Measurements taken across microcalcifications. XRD data was collected along the longest axis and a perpendicular axis passing through the centre, at 11 µm intervals, marked as double headed black arrows. The longest axis was also measured from SEM images for size analysis. Microcalcification area was measured by outlining each microcalcification (dotted line). The same area was used for EDX analysis.
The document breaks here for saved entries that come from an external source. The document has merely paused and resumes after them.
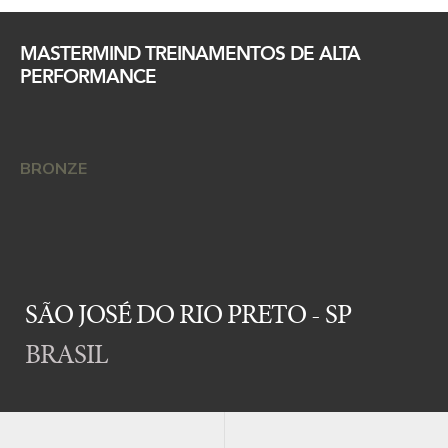
MASTERMIND TREINAMENTOS DE ALTA
PERFORMANCE
BRONZE
SÃO JOSÉ DO RIO PRETO - SP
BRASIL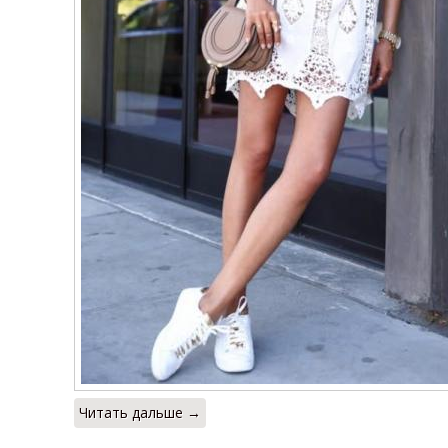
Читать дальше →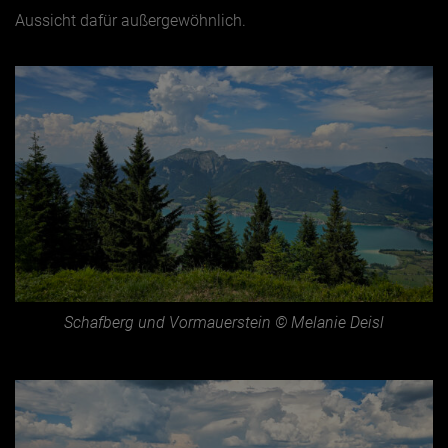
Aussicht dafür außergewöhnlich.
Schafberg und Vormauerstein © Melanie Deisl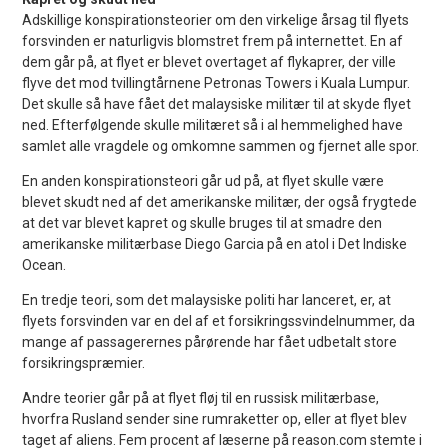
Adskillige konspirationsteorier om den virkelige årsag til flyets
forsvinden er naturligvis blomstret frem på internettet. En af
dem går på, at flyet er blevet overtaget af flykaprer, der ville
flyve det mod tvillingtårnene Petronas Towers i Kuala Lumpur.
Det skulle så have fået det malaysiske militær til at skyde flyet
ned. Efterfølgende skulle militæret så i al hemmelighed have
samlet alle vragdele og omkomne sammen og fjernet alle spor.
En anden konspirationsteori går ud på, at flyet skulle være
blevet skudt ned af det amerikanske militær, der også frygtede
at det var blevet kapret og skulle bruges til at smadre den
amerikanske militærbase Diego Garcia på en atol i Det Indiske
Ocean.
En tredje teori, som det malaysiske politi har lanceret, er, at
flyets forsvinden var en del af et forsikringssvindelnummer, da
mange af passagerernes pårørende har fået udbetalt store
forsikringspræmier.
Andre teorier går på at flyet fløj til en russisk militærbase,
hvorfra Rusland sender sine rumraketter op, eller at flyet blev
taget af aliens. Fem procent af læserne på reason.com stemte i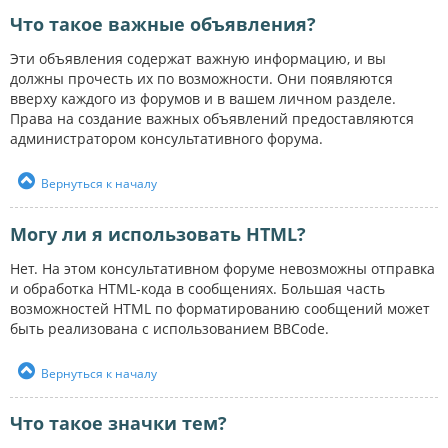
Что такое важные объявления?
Эти объявления содержат важную информацию, и вы
должны прочесть их по возможности. Они появляются
вверху каждого из форумов и в вашем личном разделе.
Права на создание важных объявлений предоставляются
администратором консультативного форума.
Вернуться к началу
Могу ли я использовать HTML?
Нет. На этом консультативном форуме невозможны отправка
и обработка HTML-кода в сообщениях. Большая часть
возможностей HTML по форматированию сообщений может
быть реализована с использованием BBCode.
Вернуться к началу
Что такое значки тем?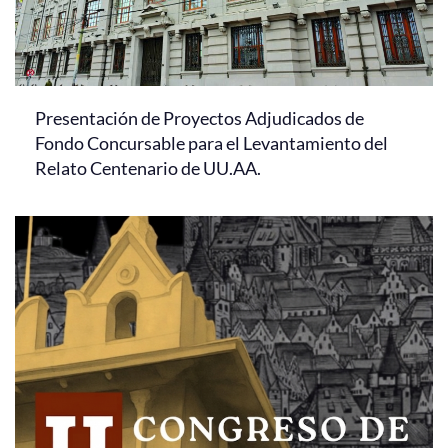
Presentación de Proyectos Adjudicados de
Fondo Concursable para el Levantamiento del
Relato Centenario de UU.AA.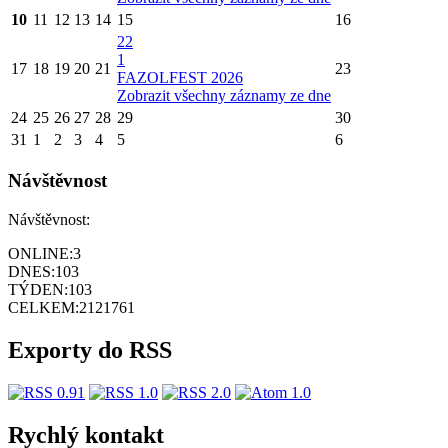
10
11
12
13
14
15
16
22
1
17
18
19
20
21
23
FAZOLFEST 2026
Zobrazit všechny záznamy ze dne
24
25
26
27
28
29
30
31
1
2
3
4
5
6
Návštěvnost
Návštěvnost:
ONLINE:
3
DNES:
103
TÝDEN:
103
CELKEM:
2121761
Exporty do RSS
Rychlý kontakt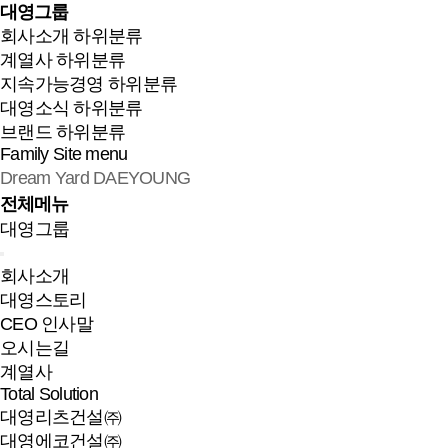
대영그룹
회사소개
하위분류
계열사
하위분류
지속가능경영
하위분류
대영소식
하위분류
브랜드
하위분류
Family Site
menu
Dream Yard DAEYOUNG
전체메뉴
대영그룹
회사소개
대영스토리
CEO 인사말
오시는길
계열사
Total Solution
대영리츠건설㈜
대영에코건설㈜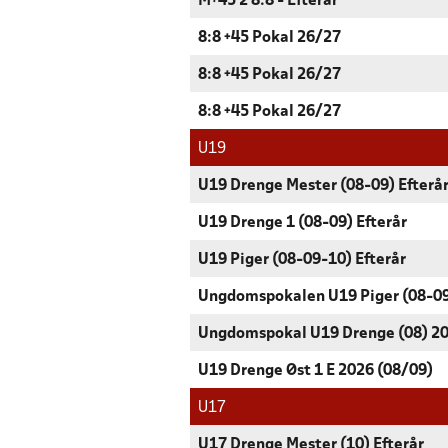
M+45 2 8:8 - Efterår
8:8 +45 Pokal 26/27
8:8 +45 Pokal 26/27
8:8 +45 Pokal 26/27
U19
U19 Drenge Mester (08-09) Efterå
U19 Drenge 1 (08-09) Efterår
U19 Piger (08-09-10) Efterår
Ungdomspokalen U19 Piger (08-0
Ungdomspokal U19 Drenge (08) 2
U19 Drenge Øst 1 E 2026 (08/09)
U17
U17 Drenge Mester (10) Efterår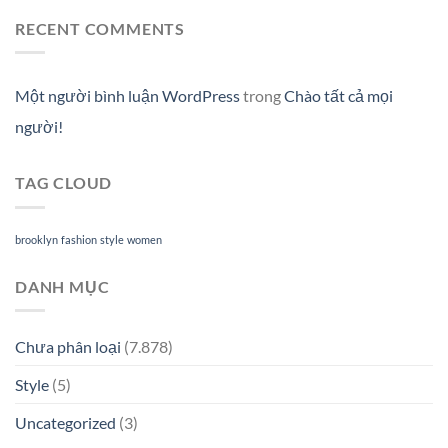
RECENT COMMENTS
Một người bình luận WordPress
trong
Chào tất cả mọi
người!
TAG CLOUD
brooklyn
fashion
style
women
DANH MỤC
Chưa phân loại
(7.878)
Style
(5)
Uncategorized
(3)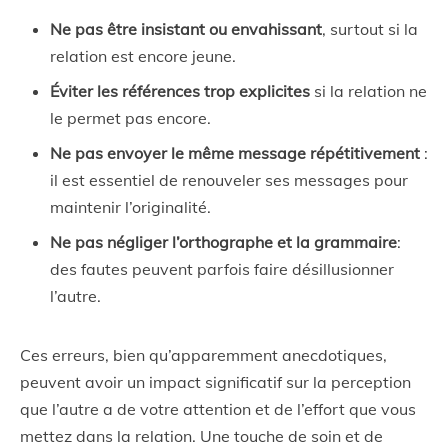
Ne pas être insistant ou envahissant
, surtout si la
relation est encore jeune.
Éviter les références trop explicites
si la relation ne
le permet pas encore.
Ne pas envoyer le même message répétitivement
:
il est essentiel de renouveler ses messages pour
maintenir l’originalité.
Ne pas négliger l’orthographe et la grammaire
:
des fautes peuvent parfois faire désillusionner
l’autre.
Ces erreurs, bien qu’apparemment anecdotiques,
peuvent avoir un impact significatif sur la perception
que l’autre a de votre attention et de l’effort que vous
mettez dans la relation. Une touche de soin et de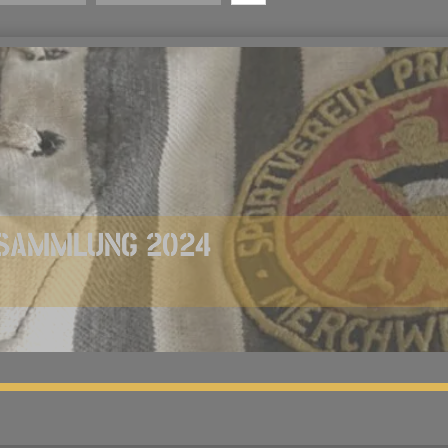
RSAMMLUNG 2024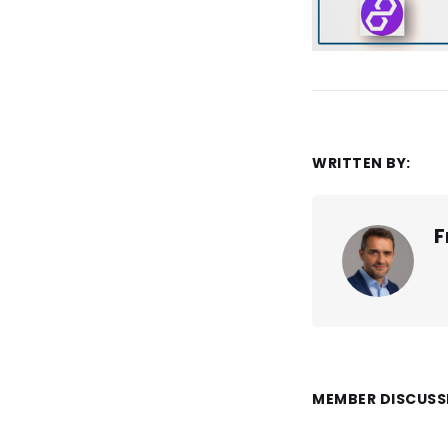
WRITTEN BY:
F
MEMBER DISCUSS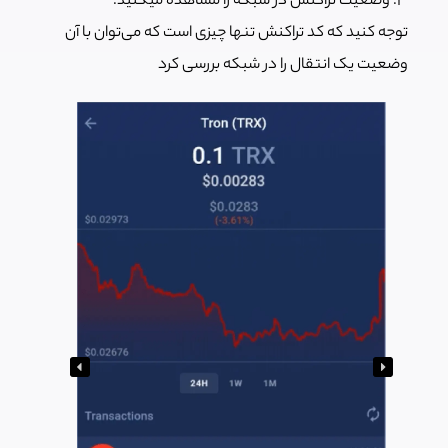
۳. وضعیت تراکنش در شبکه را مشاهده میکنید.
توجه کنید که کد تراکنش تنها چیزی است که می‌توان با آن
وضعیت یک انتقال را در شبکه بررسی کرد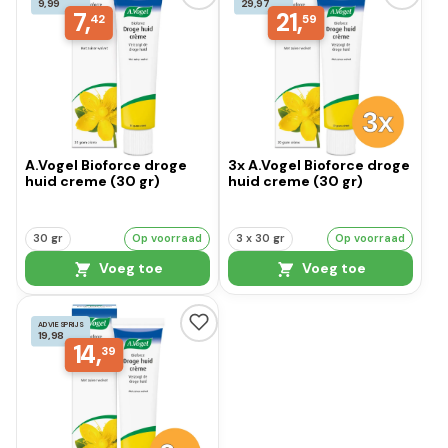
9,99
29,97
7,
21,
42
59
A.Vogel Bioforce droge
3x A.Vogel Bioforce droge
huid creme (30 gr)
huid creme (30 gr)
30 gr
Op voorraad
3 x 30 gr
Op voorraad
Voeg toe
Voeg toe
ADVIESPRIJS
19,98
14,
39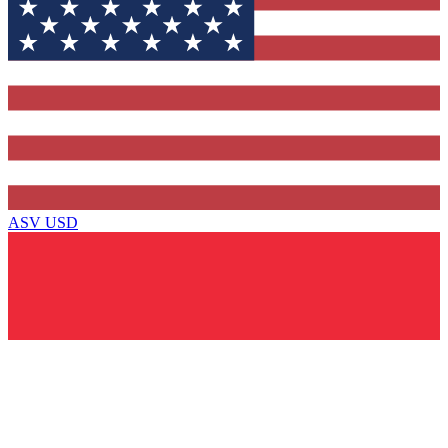
ASV
USD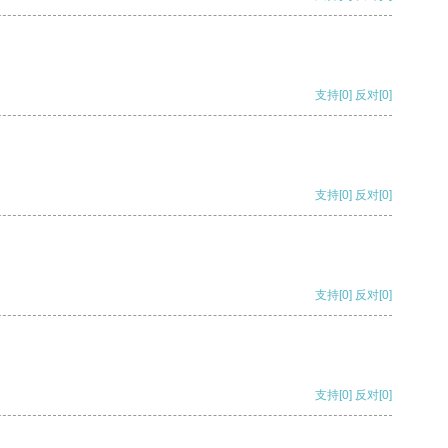
支持
[0]
反对
[0]
支持
[0]
反对
[0]
支持
[0]
反对
[0]
支持
[0]
反对
[0]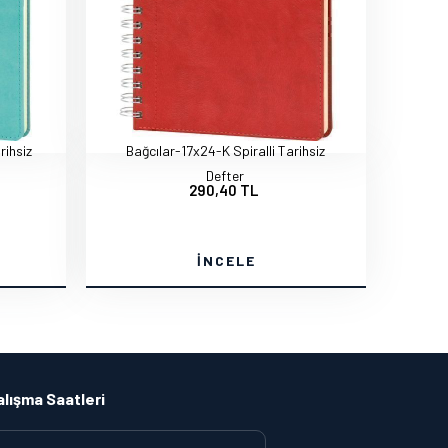
rihsiz
Bağcılar-17x24-K Spiralli Tarihsiz
Defter
290,40 TL
İNCELE
alışma Saatleri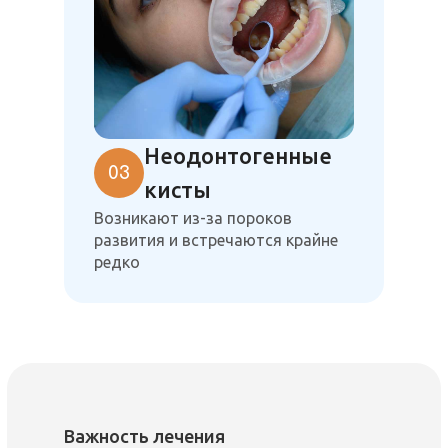
Неодонтогенные
03
кисты
Возникают из-за пороков
развития и встречаются крайне
редко
Важность лечения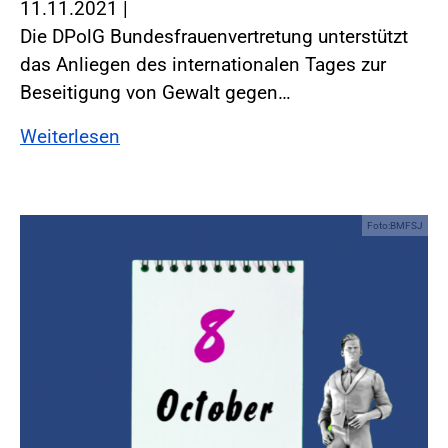
11.11.2021
|
Die DPolG Bundesfrauenvertretung unterstützt
das Anliegen des internationalen Tages zur
Beseitigung von Gewalt gegen…
Weiterlesen
Foto:BMFSJ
Scale bar = 100 µm.

2-D data was azimuthally integrated into 1-D data using the Diamond Analysis WorkbeNch (DAWN) software (V2.18.0, Diamond Light Source)32. Phase identification was carried out using the International Center for Diffraction Data (ICDD) database (PDF-4, 2018) and microstructural analysis was carried out using Topas Academic (V6.1, BRUXER AXS).

Whole pattern analysis of data permitted the fitting of space groups P63/m and R3c to the HAP and WH phases respectively and refinement of the unit cell contents. Such refinement involves a least squares approach to fit a predefined pattern to the presented data, allowing the refinement of relative weights of each phase, as well as lattice parameters.

Coherence length, CL, (or domain size) represents the average distance within a crystal over which lattice order persists and is often employed as a measure of ‘crystallinity’ for XRD data. CL can be quantified using the Scherrer equation:

$$CL=\frac{K\lambda }{{\beta }_{hkl}cos{\theta }_{hkl}},$$

where K is the shape factor (0.9, the value commonly used for this constant), λ is the wavelength (0.1033 nm), βhkl is the FWHM (assuming no instrumental broadening from the synchrotron instrumentation) and θ is the Bragg angle.

CL is distinct from ‘crystallite size’, as it is composed of both crystallite size and non-uniform strain components, as outlined by Williamson and Hall33.

Energy dispersive X-ray spectroscopy

SEM and EDX were carried out by attaching FFPE samples prepared as described above, onto a 51 mm aluminium stub with copper tape to increase the surface conductivity. Images and elemental data were collected using a Hitachi SU3500 system with an 11 keV beam energy and 70 Pa vacuum in variable pressure (VP-SEM) mode. For EDX, a working distance of 10 mm was used, and average measurements were collected across each microcalcification for 60 s (Fig. 6). Data was analysed using EDAX TEAM software (V4.5) to determine elements present and calculate elemental ratios.

SEM images were analysed using ImageJ (V1.53c, National Institutes of Health)34, to measure the microcalcification long axis and microcalcification area (Fig. 6) and calculate the roundness and circularity shape descriptors of the microcalcifications.

Data processing and statistical analysis

For XRD, where multiple measurements per microcalcification were collected, a median value for each parameter was calculated before matching data to the equivalent EDX and SEM measurements. Median values were calculated for each recurrence class (no recurrence and ipsilateral invasive recurrence), and box plots produced in Matlab (Mathworks, R2021a).

Each parameter was tested for normality using a Shapiro–Wilk test, with all parameters found to not be normal in distribution. Subsequent Kruskal–Wallis tests were performed to determine significant differences (95%) between the two groups, with all p values and 95% confidence intervals (CI) reported as a result of these tests.

Data modelling

Median values for significantly different XRD and EDX parameters for each microcalcification (n = 353) were used to build a training model, including HAP and WH lattice parameters, WH weight percentage, CL for HAP 030, 202 and 310 and WH 1010 and 220. A predictive model was built using linear discriminant analysis in Matlab (Mathworks, R2021a). Inputted data was normalised ahead of data modelling to satisfy the normality assumptions of linear discriminant analysis. Models were validated using fivefold cross validation of the training data, randomly repeated 200 times and an average model calculated. Cross validation sets were separated by patient, ensuring that microcalcifications from the same patient were not included in both the training and validation sets.